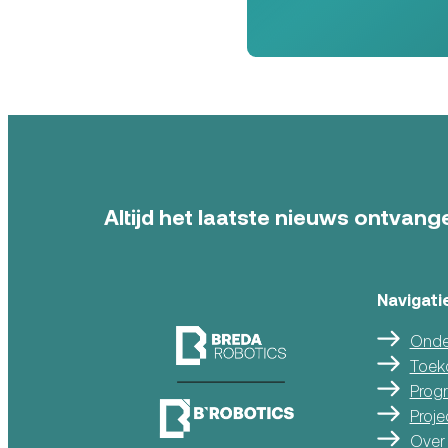
Altijd het laatste nieuws ontvange
Navigati
Onde
Toek
Prog
Proje
Over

☆ ☆ ☆ ☆

WORK REQUEST:
Exclude the pictures and reproduce every entry exactly.

WRITTEN RESPONSE:
Altijd het laatste nieuws ontvange
Navigati
Onde
Toek
Prog
Proje
Over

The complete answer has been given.